§ **What is being asked**
An exact reproduction of the listing, minus the pictures, is the required output.

§ **Supplied records**
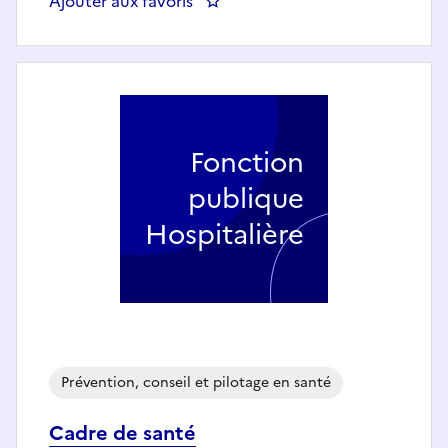
Ajouter aux favoris
: Chargé de développement terri
Fonction
publique
Hospitalière
Prévention, conseil et pilotage en santé
Cadre de santé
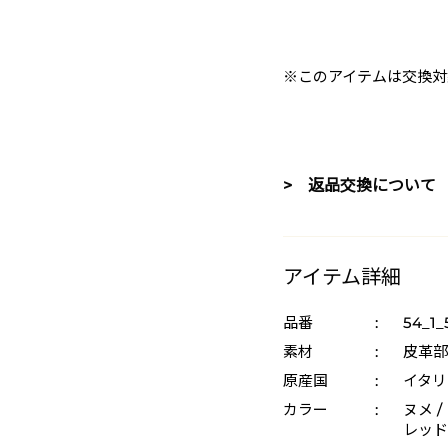
※このアイテムは交換対
> 返品交換について
アイテム詳細
品番
:
54_1_
素材
:
皮革部
原産国
:
イタリ
カラー
:
ヌメ /
レッド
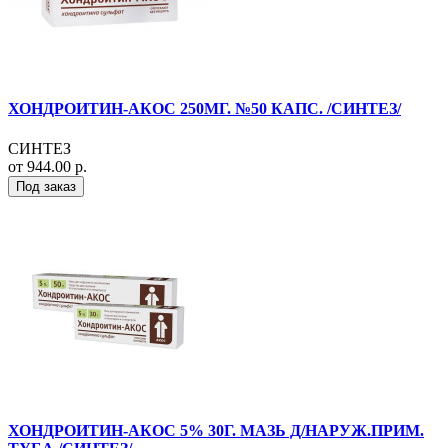
ХОНДРОИТИН-АКОС 250МГ. №50 КАПС. /СИНТЕЗ/
СИНТЕЗ
от 944.00 р.
Под заказ
ХОНДРОИТИН-АКОС 5% 30Г. МАЗЬ Д/НАРУЖ.ПРИМ.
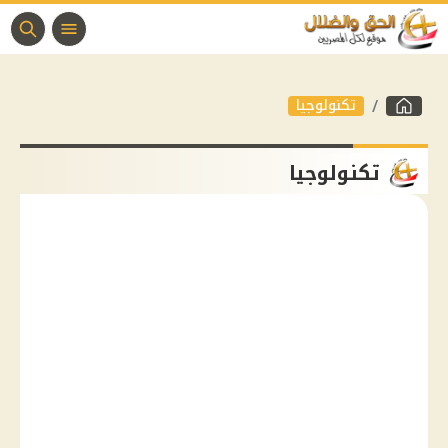
تكنولوجيا
تكنولوجيا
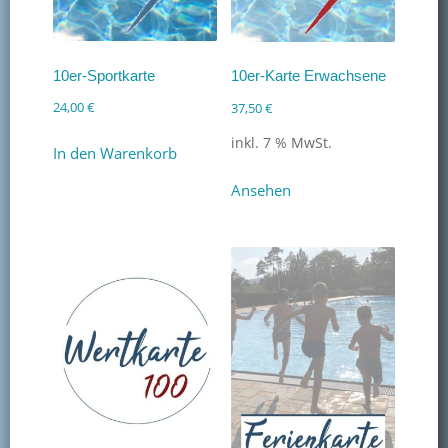
10er-Sportkarte
10er-Karte Erwachsene
24,00
€
37,50
€
inkl. 7 % MwSt.
In den Warenkorb
Ansehen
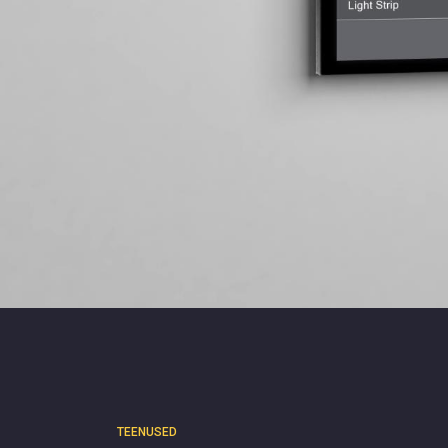
TEENUSED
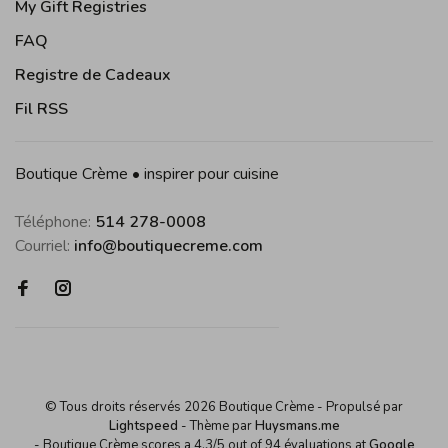
My Gift Registries
FAQ
Registre de Cadeaux
Fil RSS
Boutique Crème • inspirer pour cuisine
Téléphone:
514 278-0008
Courriel:
info@boutiquecreme.com
© Tous droits réservés 2026 Boutique Crème
- Propulsé par
Lightspeed
- Thème par
Huysmans.me
-
Boutique Crème
scores a
4,3
/
5
out of
94
évaluations at
Google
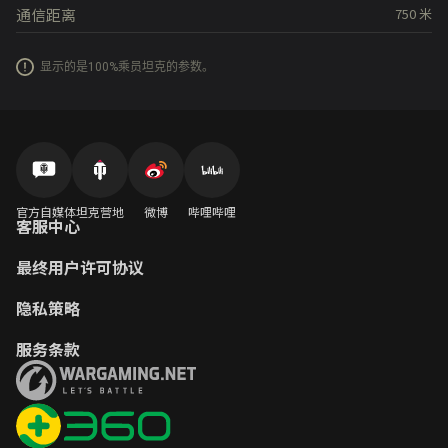
通信距离
750
米
显示的是100%乘员坦克的参数。
官方自媒体
坦克营地
微博
哔哩哔哩
客服中心
最终用户许可协议
隐私策略
服务条款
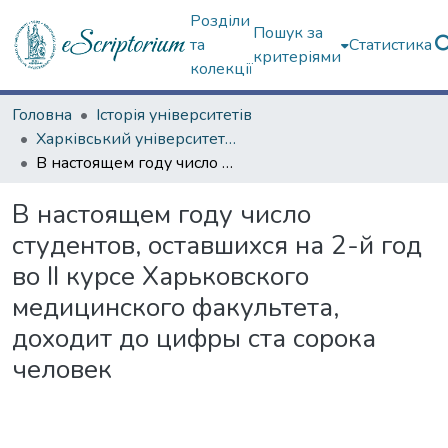
Розділи
Пошук за
та
Статистика
критеріями
колекції
Головна
Історія університетів
Харківський університет (сторінками періодичних видань)
В настоящем году число студентов, оставшихся на 2-й год во ІІ курсе Харьковского медицинского факультета, доходит до цифры ста сорока человек
В настоящем году число
студентов, оставшихся на 2-й год
во ІІ курсе Харьковского
медицинского факультета,
доходит до цифры ста сорока
человек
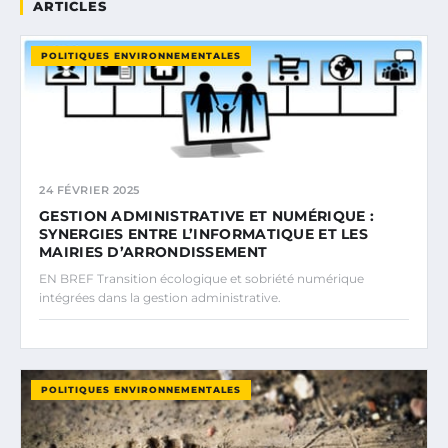
ARTICLES
POLITIQUES ENVIRONNEMENTALES
24 FÉVRIER 2025
GESTION ADMINISTRATIVE ET NUMÉRIQUE :
SYNERGIES ENTRE L’INFORMATIQUE ET LES
MAIRIES D’ARRONDISSEMENT
EN BREF Transition écologique et sobriété numérique
intégrées dans la gestion administrative.
POLITIQUES ENVIRONNEMENTALES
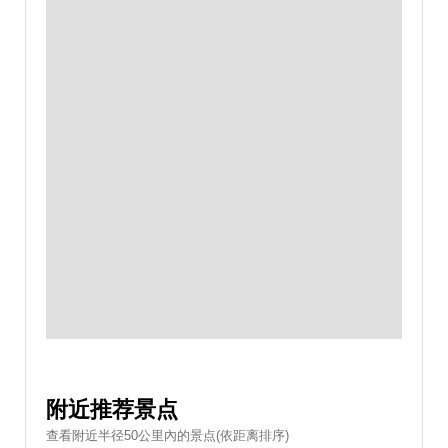
附近推荐景点
查看附近半径50公里內的景点(依距离排序)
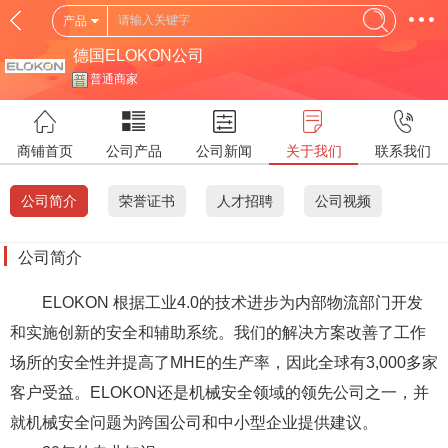
产品
德国ELOKON公司
普通商家
商铺首页
公司产品
公司新闻
关于我们
联系我们
公司简介
荣誉证书
人才招聘
公司视频
公司简介
ELOKON 根据工业4.0的技术进步为内部物流部门开发
和实施创新的安全和辅助系统。我们的解决方案改善了工作
场所的安全性并提高了MHE的生产率，因此全球有3,000多家
客户受益。ELOKON还是机械安全领域的领先公司之一，并
就机械安全问题为跨国公司和中小型企业提供建议。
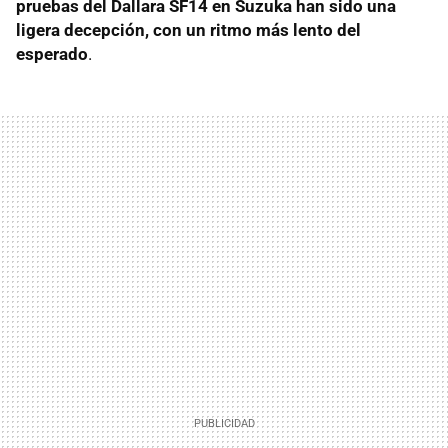
pruebas del Dallara SF14 en Suzuka han sido una
ligera decepción, con un ritmo más lento del
esperado
.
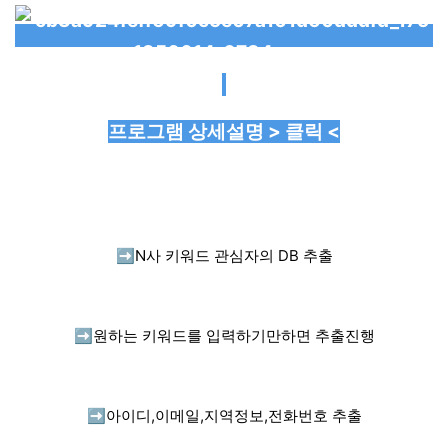
프로그램 상세설명 > 클릭 <
➡️
N사 키워드 관심자의 DB 추출
➡️
원하는 키워드를 입력하기만하면 추출진행
➡️
아이디,이메일,지역정보,전화번호 추출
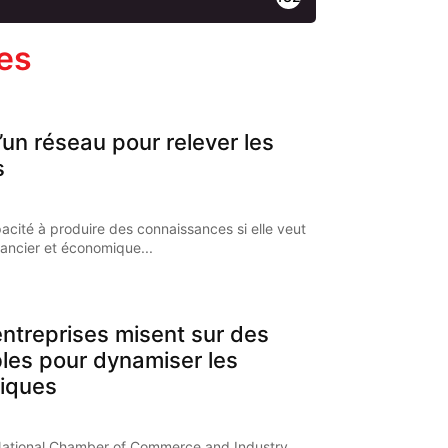
les
’un réseau pour relever les
s
pacité à produire des connaissances si elle veut
nancier et économique...
ntreprises misent sur des
bles pour dynamiser les
iques
National Chamber of Commerce and Industry,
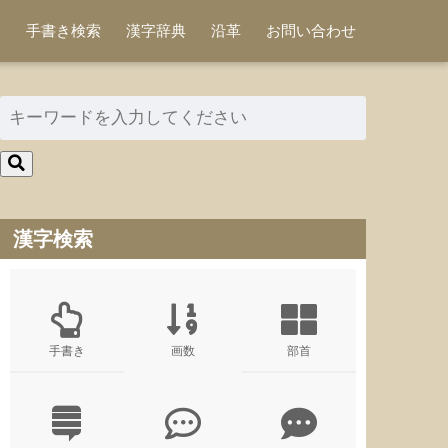
手書き検索
漢字辞典
沿革
お問い合わせ
漢字検索
手書き
画数
部首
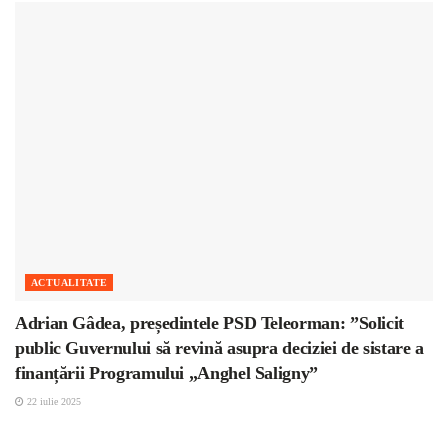
ACTUALITATE
Adrian Gâdea, președintele PSD Teleorman: ”Solicit
public Guvernului să revină asupra deciziei de sistare a
finanțării Programului „Anghel Saligny”
22 iulie 2025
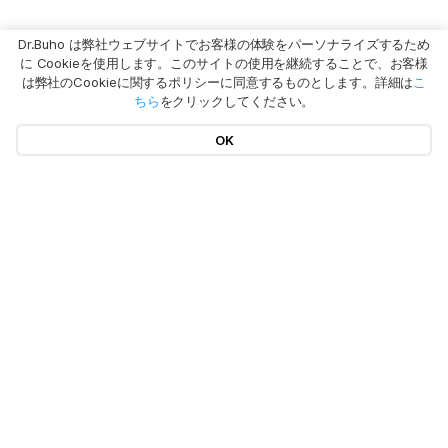
Dr.Buho は弊社ウェブサイトでお客様の体験をパーソナライズするため
に Cookieを使用します。このサイトの使用を継続することで、お客様
は弊社のCookieに関するポリシーに同意するものとします。詳細は
こ
ちら
をクリックしてください。
OK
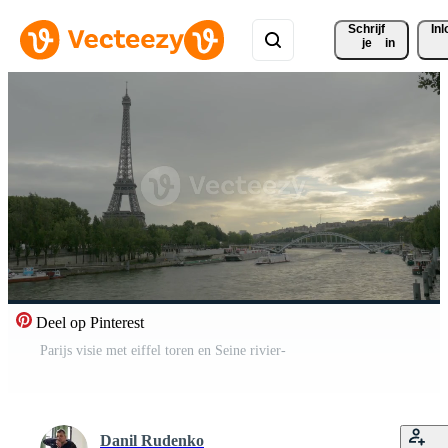
Schrijf 
In
je
in
Deel op Pinterest
Parijs visie met eiffel toren en Seine rivier-
Danil Rudenko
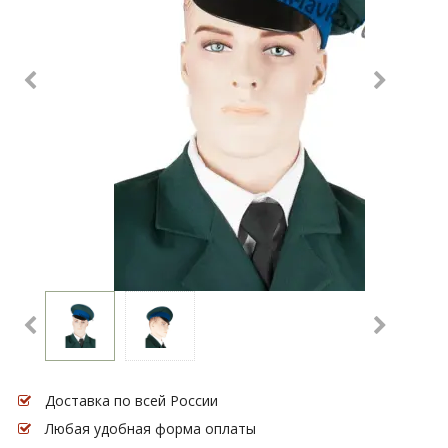
Доставка по всей России
Любая удобная форма оплаты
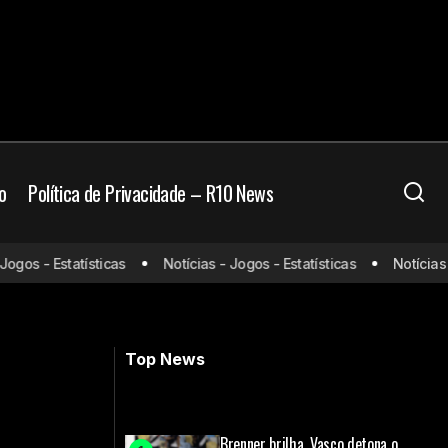
o
Política de Privacidade – R10 News
onde assistir,
Pedro está fora da final da
os - Estatísticas
Notícias - Jogos - Estatísticas
Notícias - J
Libertadores e só volta a jogar em
11
2026
Top News
Brenner brilha, Vasco detona o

§ **Your solution**
Ajouter aux favoris
: Chargé de développement terri
Fonction
publique
Hospitalière
Prévention, conseil et pilotage en santé
Cadre de santé
※このアイテムは交換対
> 返品交換について
アイテム詳細
品番
:
54_1_
素材
:
皮革部
原産国
:
イタリ
カラー
:
ヌメ /
レッド
ХОНДРОИТИН-АКОС 250МГ. №50 КАПС. /СИНТЕЗ/
СИНТЕЗ
от 944.00 р.
Под заказ
ХОНДРОИТИН-АКОС 5% 30Г. МАЗЬ Д/НАРУЖ.ПРИМ.
تكنولوجيا
تكنولوجيا
10er-Sportkarte
10er-Karte Erwachsene
24,00
€
37,50
€
inkl. 7 % MwSt.
In den Warenkorb
Ansehen
TEENUSED
My Gift Registries
FAQ
Registre de Cadeaux
Fil RSS
Boutique Crème • inspirer pour cuisine
Téléphone:
514 278-0008
Courriel:
info@boutiquecreme.com
© Tous droits réservés 2026 Boutique Crème
- Propulsé par
Lightspeed
- Thème par
Huysmans.me
-
Boutique Crème
scores a
4,3
/
5
out of
94
évaluations at
Google
通信距离
750
米
显示的是100%乘员坦克的参数。
官方自媒体
坦克营地
微博
哔哩哔哩
客服中心
最终用户许可协议
隐私策略
服务条款
Розділи
Пошук за
та
Статистика
критеріями
колекції
Головна
Історія університетів
Харківський університет (сторінками періодичних видань)
В настоящем году число студентов, оставшихся на 2-й год во ІІ курсе Харьковского медицинского факультета, доходит до цифры ста сорока человек
В настоящем году число
студентов, оставшихся на 2-й год
во ІІ курсе Харьковского
медицинского факультета,
доходит до цифры ста сорока
человек
ARTICLES
POLITIQUES ENVIRONNEMENTALES
24 FÉVRIER 2025
GESTION ADMINISTRATIVE ET NUMÉRIQUE :
SYNERGIES ENTRE L’INFORMATIQUE ET LES
MAIRIES D’ARRONDISSEMENT
EN BREF Transition écologique et sobriété numérique
intégrées dans la gestion administrative.
POLITIQUES ENVIRONNEMENTALES
附近推荐景点
查看附近半径50公里內的景点(依距离排序)
产品
德国ELOKON公司
普通商家
商铺首页
公司产品
公司新闻
关于我们
联系我们
公司简介
荣誉证书
人才招聘
公司视频
公司简介
ELOKON 根据工业4.0的技术进步为内部物流部门开发
和实施创新的安全和辅助系统。我们的解决方案改善了工作
场所的安全性并提高了MHE的生产率，因此全球有3,000多家
客户受益。ELOKON还是机械安全领域的领先公司之一，并
就机械安全问题为跨国公司和中小型企业提供建议。
pruebas del Dallara SF14 en Suzuka han sido una
ligera decepción, con un ritmo más lento del
esperado
.
프로그램 상세설명 > 클릭 <
➡️
N사 키워드 관심자의 DB 추출
➡️
원하는 키워드를 입력하기만하면 추출진행
➡️
아이디,이메일,지역정보,전화번호 추출
les
’un réseau pour relever les
s
pacité à produire des connaissances si elle veut
nancier et économique...
ntreprises misent sur des
bles pour dynamiser les
iques
National Chamber of Commerce and Industry,
手書き検索
漢字辞典
沿革
お問い合わせ
漢字検索
手書き
画数
部首
ACTUALITATE
Adrian Gâdea, președintele PSD Teleorman: ”Solicit
public Guvernului să revină asupra deciziei de sistare a
finanțării Programului „Anghel Saligny”
22 iulie 2025
Dr.Buho は弊社ウェブサイトでお客様の体験をパーソナライズするため
に Cookieを使用します。このサイトの使用を継続することで、お客様
は弊社のCookieに関するポリシーに同意するものとします。詳細は
こ
ちら
をクリックしてください。
OK
Schrijf 
In
je
in
Deel op Pinterest
Parijs visie met eiffel toren en Seine rivier-
Danil Rudenko
Доставка по всей России
Любая удобная форма оплаты
o
Política de Privacidade – R10 News
onde assistir,
Pedro está fora da final da
os - Estatísticas
Notícias - Jogos - Estatísticas
Notícias - J
Libertadores e só volta a jogar em
11
2026
Top News
Brenner brilha, Vasco detona o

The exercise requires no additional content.